Une interdiction mondiale de fabrication et de commerce des amalgames dentaires contenant du mercure est désormais en vigueur, marquant une étape cruciale dans la lutte contre la pollution par cette substance toxique. Adoptée par les Nations Unies le 7 novembre 2025, cette mesure entrera pleinement en application le 1er janvier 2035.
L’Union européenne a pris les devants, interdisant déjà l’utilisation et l’exportation de ces amalgames depuis le 1er janvier 2025. La réglementation européenne révisée vise à éliminer les dernières utilisations intentionnelles du mercure, conformément à l’objectif d’un environnement exempt de substances dangereuses. Elle stipule que les matériaux de plombage dentaire doivent être exempts de mercure, sauf dans des cas médicalement justifiés par un professionnel de santé. Certains États membres pourront bénéficier d’une dérogation temporaire jusqu’au 30 juin 2026 pour faciliter l’adaptation.
Au-delà des soins dentaires, le nouveau règlement européen s’applique également à d’autres produits contenant du mercure, notamment certains types de lampes, qui devront être progressivement retirés du marché d’ici fin 2025 ou 2026, selon leur catégorie. Ils seront remplacés par des alternatives moins nocives, comme les diodes électroluminescentes (LED). La Commission européenne (CE) publiera également d’ici la fin de 2025 des directives visant à réduire les émissions de mercure provenant des crématoires.
Cette décision s’inscrit dans la continuité des efforts déployés pour limiter l’utilisation du mercure, une substance reconnue pour ses effets néfastes sur la santé humaine et l’environnement. La CE avait déjà adopté, le 14 juillet 2023, une proposition de révision du règlement sur le mercure, s’appuyant sur la réglementation existante de 2017 qui couvre l’ensemble du cycle de vie du mercure, de l’extraction à l’élimination des déchets.
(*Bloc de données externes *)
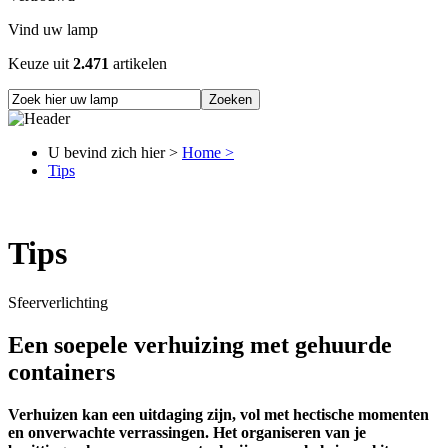
Vind uw lamp
Keuze uit
2.471
artikelen
U bevind zich hier >
Home >
Tips
Tips
Sfeerverlichting
Een soepele verhuizing met gehuurde
containers
Verhuizen kan een uitdaging zijn, vol met hectische momenten
en onverwachte verrassingen. Het organiseren van je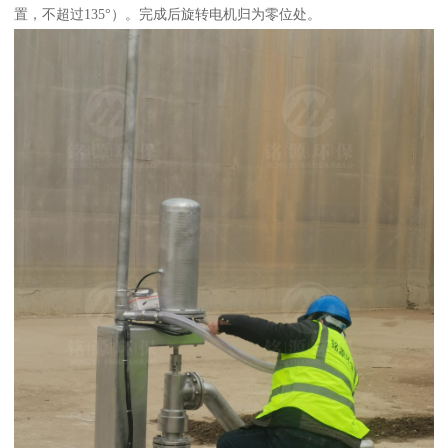
置，不超过135°）。完成后旋转电机归为零位处。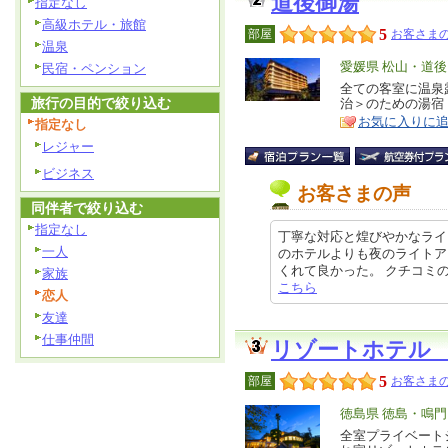
道後御湯
指定なし
高級ホテル・旅館
5
部屋
お客さまの
温泉
エ
愛媛県 松山・道後
民宿・ペンション
リ
全ての客室に温泉
特
旅行の目的で絞り込む
治＞のための湯宿
ア
徴
お気に入りに
指定なし
レジャー
ビジネス
お客さまの声
同伴者で絞り込む
指定なし
丁寧な対応と煌びやかなライ
一人
のホテルよりも夜のライトア
くれて良かった。 クチコミの詳細は
家族
こちら
恋人
友達
仕事仲間
リゾートホテル
5
部屋
お客さまの
エ
徳島県 徳島・鳴門
リ
全室プライベート
特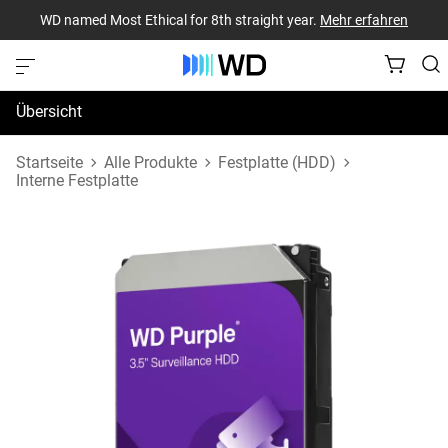
WD named Most Ethical for 8th straight year.
Mehr erfahren
Übersicht
Technische Daten
Startseite
Alle Produkte
Festplatte (HDD)
Interne Festplatte
Support und Ressourcen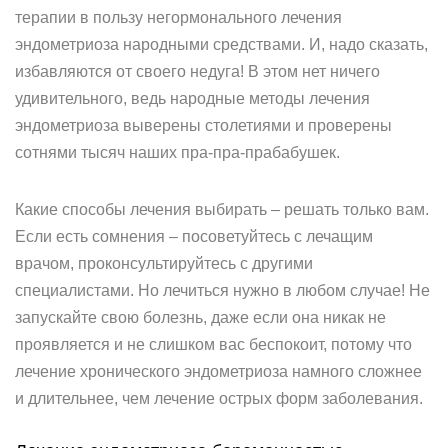
терапии в пользу негормонального лечения
эндометриоза народными средствами. И, надо сказать,
избавляются от своего недуга! В этом нет ничего
удивительного, ведь народные методы лечения
эндометриоза выверены столетиями и проверены
сотнями тысяч наших пра-пра-прабабушек.
Какие способы лечения выбирать – решать только вам.
Если есть сомнения – посоветуйтесь с лечащим
врачом, проконсультируйтесь с другими
специалистами. Но лечиться нужно в любом случае! Не
запускайте свою болезнь, даже если она никак не
проявляется и не слишком вас беспокоит, потому что
лечение хронического эндометриоза намного сложнее
и длительнее, чем лечение острых форм заболевания.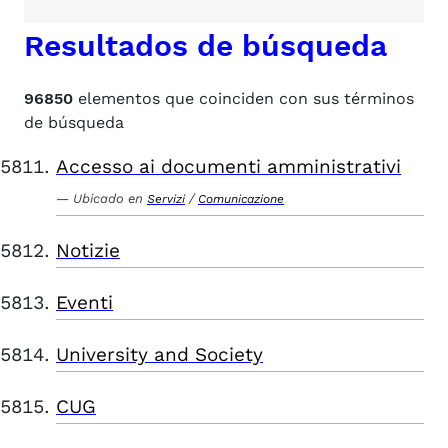
Resultados de búsqueda
96850
elementos que coinciden con sus términos
de búsqueda
Accesso ai documenti amministrativi
Ubicado en
/
Servizi
Comunicazione
Notizie
Eventi
University and Society
CUG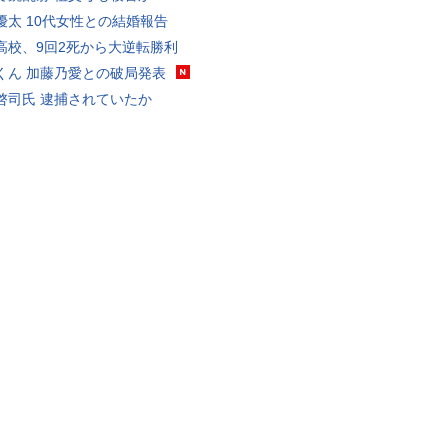
優太 10代女性との結婚報告
高校、9回2死から大逆転勝利
くん 加藤乃愛との破局発表
啓司氏 逮捕されていたか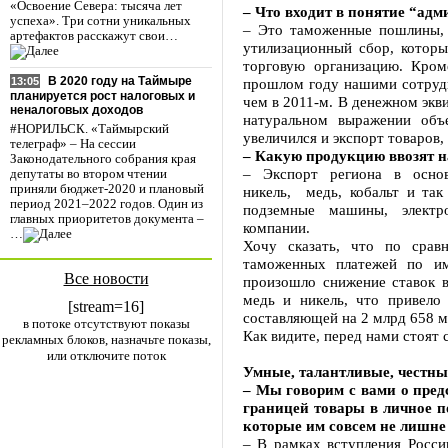
«Освоение Севера: тысяча лет
– Что входит в понятие “ад
успеха». Три сотни уникальных
– Это таможенные пошлины, 
артефактов расскажут свои…
утилизационный сбор, которы
торговую организацию. Кром
В 2020 году на Таймыре
прошлом году нашими сотрудн
13:05
планируется рост налоговых и
чем в 2011-м. В денежном экв
неналоговых доходов
натуральном выражении объ
#НОРИЛЬСК. «Таймырский
увеличился и экспорт товаров,
телеграф» – На сессии
– Какую продукцию ввозят н
Законодательного собрания края
– Экспорт региона в осно
депутаты во втором чтении
приняли бюджет-2020 и плановый
никель, медь, кобальт и так
период 2021–2022 годов. Один из
подземные машины, электро
главных приоритетов документа –
компании.
…
Хочу сказать, что по сра
таможенных платежей по им
Все новости
произошло снижение ставок 
медь и никель, что привело
[stream=16]
составляющей на 2 млрд 658 м
в потоке отсутствуют показы
Как видите, перед нами стоят
рекламных блоков, назначьте показы,
или отключите поток
Умные, талантливые, честны
– Мы говорим с вами о пред
границей товары в личное п
которые им совсем не лишне 
– В рамках вступления Росси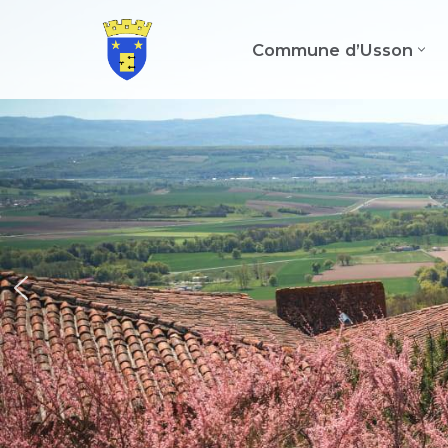
Commune d’Usson
Aller
au
contenu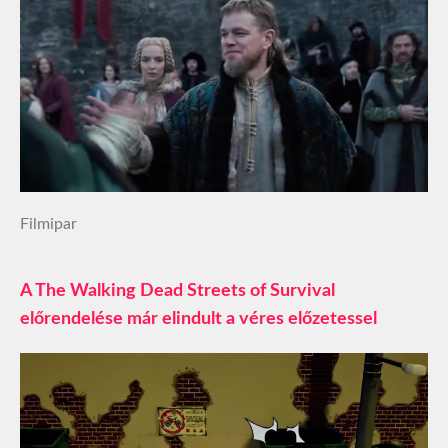
Filmipar
A The Walking Dead Streets of Survival
előrendelése már elindult a véres előzetessel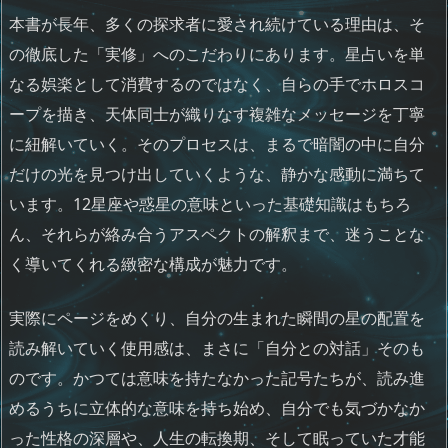
本書が長年、多くの探求者に愛され続けている理由は、そ
の徹底した「実修」へのこだわりにあります。星占いを単
なる娯楽として消費するのではなく、自らの手でホロスコ
ープを描き、天体同士が織りなす複雑なメッセージを丁寧
に紐解いていく。そのプロセスは、まるで暗闇の中に自分
だけの光を見つけ出していくような、静かな感動に満ちて
います。12星座や惑星の意味といった基礎知識はもちろ
ん、それらが絡み合うアスペクトの解釈まで、迷うことな
く導いてくれる緻密な構成が魅力です。
実際にページをめくり、自分の生まれた瞬間の星の配置を
読み解いていく使用感は、まさに「自分との対話」そのも
のです。かつては意味を持たなかった記号たちが、読み進
めるうちに立体的な意味を持ち始め、自分でも気づかなか
った性格の深層や、人生の転換期、そして眠っていた才能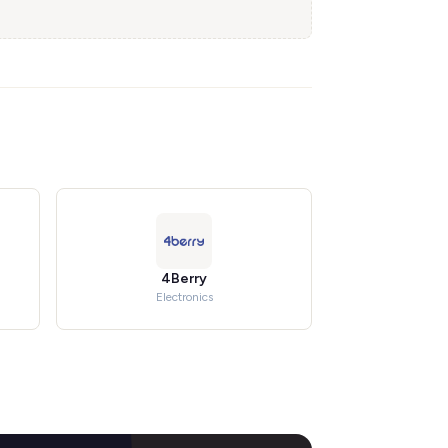
4Berry
Electronics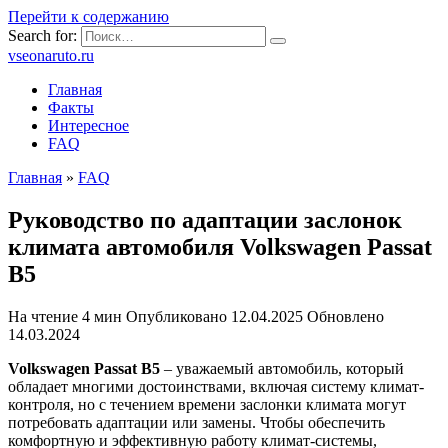
Перейти к содержанию
Search for:
vseonaruto.ru
Главная
Факты
Интересное
FAQ
Главная
»
FAQ
Руководство по адаптации заслонок
климата автомобиля Volkswagen Passat
B5
На чтение
4 мин
Опубликовано
12.04.2025
Обновлено
14.03.2024
Volkswagen Passat B5
– уважаемый автомобиль, который
обладает многими достоинствами, включая систему климат-
контроля, но с течением времени заслонки климата могут
потребовать адаптации или замены. Чтобы обеспечить
комфортную и эффективную работу климат-системы,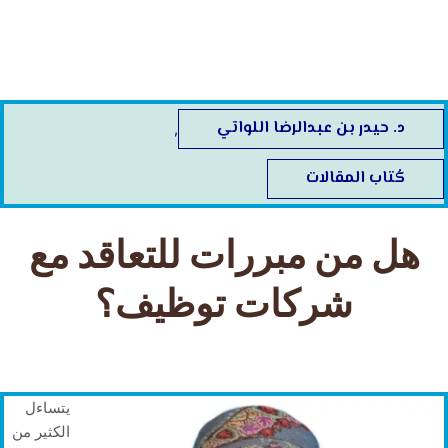
خطي
لى
لمحتوى
د. حيدر بن عبدالرضا اللواتي
,
كُتاب المقالات
هل من مبررات للتعاقد مع
شركات توظيف؟
يتساءل
الكثير من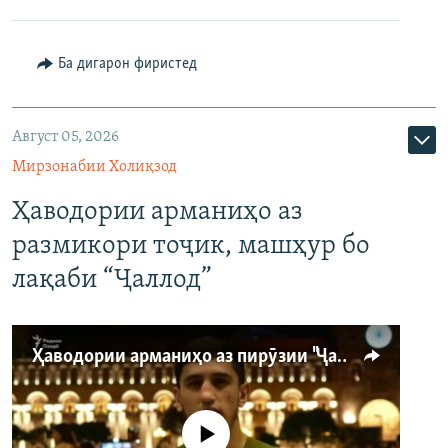
Ба дигарон фиристед
Август 05, 2026
Мирзонабии Холиқзод
Ҳаводории арманиҳо аз
размикори тоҷик, машҳур бо
лақаби “Ҷаллод”
Ҳаводории арманиҳо аз пирӯзии "Ҷаллод"-и тоҷик
Феълан кор намекунад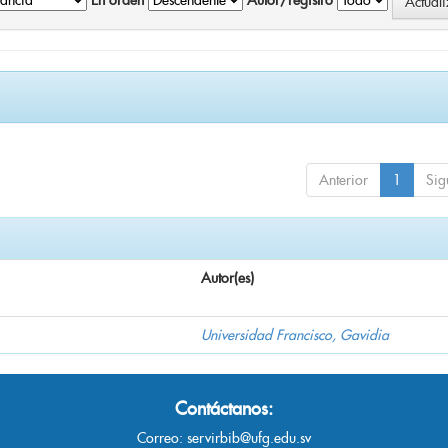
En orden
Autor/registro
Anterior
1
Sig
Autor(es)
Universidad Francisco, Gavidia
Contáctanos:
Correo:
servirbib@ufg.edu.sv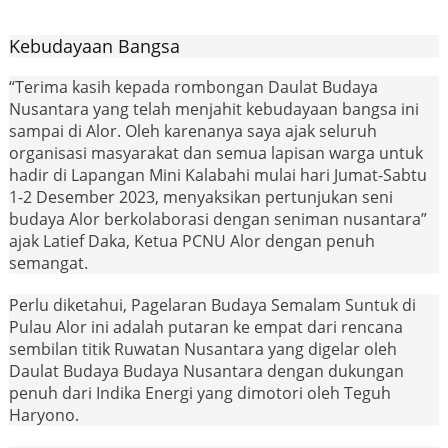
Kebudayaan Bangsa
“Terima kasih kepada rombongan Daulat Budaya
Nusantara yang telah menjahit kebudayaan bangsa ini
sampai di Alor. Oleh karenanya saya ajak seluruh
organisasi masyarakat dan semua lapisan warga untuk
hadir di Lapangan Mini Kalabahi mulai hari Jumat-Sabtu
1-2 Desember 2023, menyaksikan pertunjukan seni
budaya Alor berkolaborasi dengan seniman nusantara”
ajak Latief Daka, Ketua PCNU Alor dengan penuh
semangat.
Perlu diketahui, Pagelaran Budaya Semalam Suntuk di
Pulau Alor ini adalah putaran ke empat dari rencana
sembilan titik Ruwatan Nusantara yang digelar oleh
Daulat Budaya Budaya Nusantara dengan dukungan
penuh dari Indika Energi yang dimotori oleh Teguh
Haryono.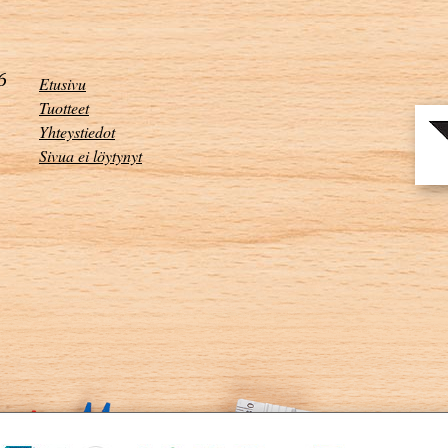
Etusivu
Tuotteet
Yhteystiedot
Sivua ei löytynyt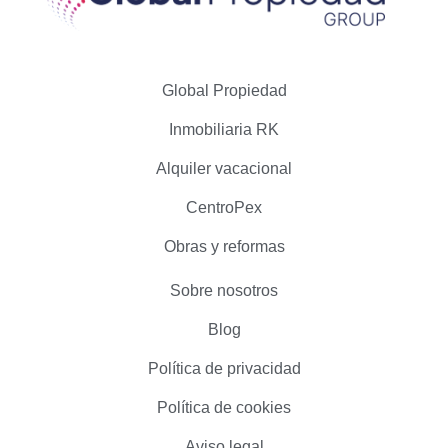
Global Propiedad
Inmobiliaria RK
Alquiler vacacional
CentroPex
Obras y reformas
Sobre nosotros
Blog
Política de privacidad
Política de cookies
Aviso legal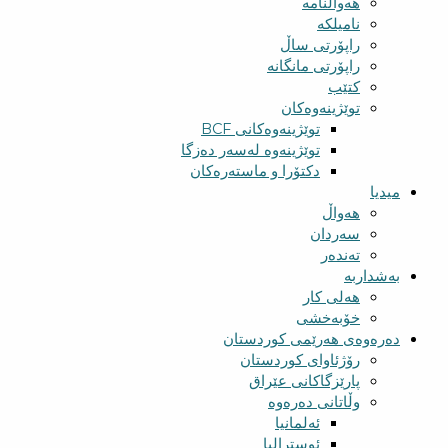
هەواڵنامە
نامیلکە
راپۆرتی ساڵ
راپۆرتی مانگانە
کتێب
توێژینەوەکان
توێژینەوەکانی BCF​
توێژینەوە لەسەر دەزگا
دکتۆرا و ماستەرەکان
میدیا
‌‌هەواڵ
سه‌ردان
تەندەر
بەشداربە
هەلی کار
خۆبەخشی
دەرەوەی هەرێمی کوردستان
رۆژئاوای کوردستان
پارێزگاکانی عێراق
وڵاتانی دەرەوە
ئەلمانیا
ئوسترالیا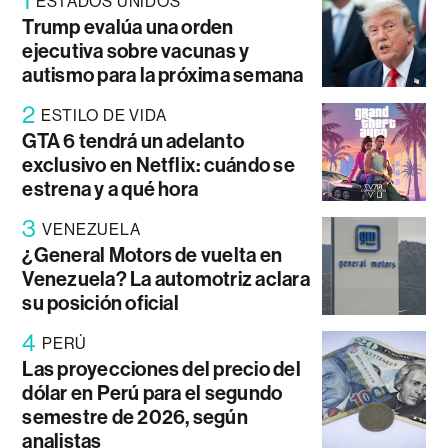
1
ESTADOS UNIDOS
Trump evalúa una orden
ejecutiva sobre vacunas y
autismo para la próxima semana
2
ESTILO DE VIDA
GTA 6 tendrá un adelanto
exclusivo en Netflix: cuándo se
estrena y a qué hora
3
VENEZUELA
¿General Motors de vuelta en
Venezuela? La automotriz aclara
su posición oficial
4
PERÚ
Las proyecciones del precio del
dólar en Perú para el segundo
semestre de 2026, según
analistas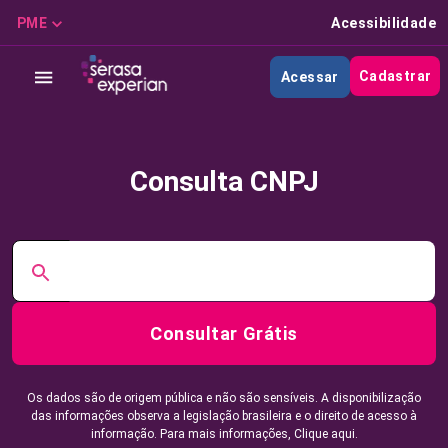
PME
Acessibilidade
Cadastrar
Acessar
Consulta CNPJ
Consultar Grátis
Os dados são de origem pública e não são sensíveis. A disponibilização
das informações observa a legislação brasileira e o direito de acesso à
informação. Para mais informações,
Clique aqui.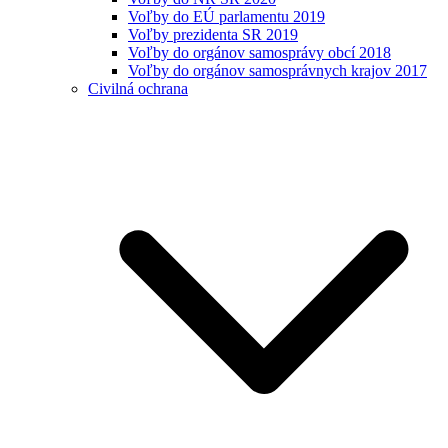
Voľby do EÚ parlamentu 2019
Voľby prezidenta SR 2019
Voľby do orgánov samosprávy obcí 2018
Voľby do orgánov samosprávnych krajov 2017
Civilná ochrana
Lors de la sixième Conférence des parties à la Convention de Minamata sur le mercure, plusieurs pays, dont les États-Unis, ont plaidé pour une interdiction mondiale des amalgames dentaires au mercure d’ici 2030. Le secrétaire américain à la Santé, Robert F. Kennedy Jr., a souligné l’urgence d’agir, déclarant : « Il est inacceptable de continuer à utiliser du mercure en dentisterie alors que des alternatives sûres sont disponibles. »
L’Organisation mondiale de la santé (OMS) considère le mercure comme un danger majeur pour la santé publique et a déjà encouragé plusieurs pays à restreindre son utilisation dans les plombages. Cependant, certains États continuent d’autoriser son emploi. Lors de la Convention de Minamata, des pays africains ont même proposé une approche plus stricte, appelant à l’interdiction totale de la production, de l’importation et de l’exportation d’amalgames dentaires à base de mercure dès 2030. Cette proposition s’est heurtée à l’opposition de pays comme le Royaume-Uni, l’Inde et l’Iran, qui ont invoqué des considérations de coût et de viabilité des alternatives.
La Convention de Minamata, en vigueur depuis 2017, engage ses signataires à éliminer progressivement le mercure dans les applications dentaires, tout en assurant une gestion sûre de son élimination.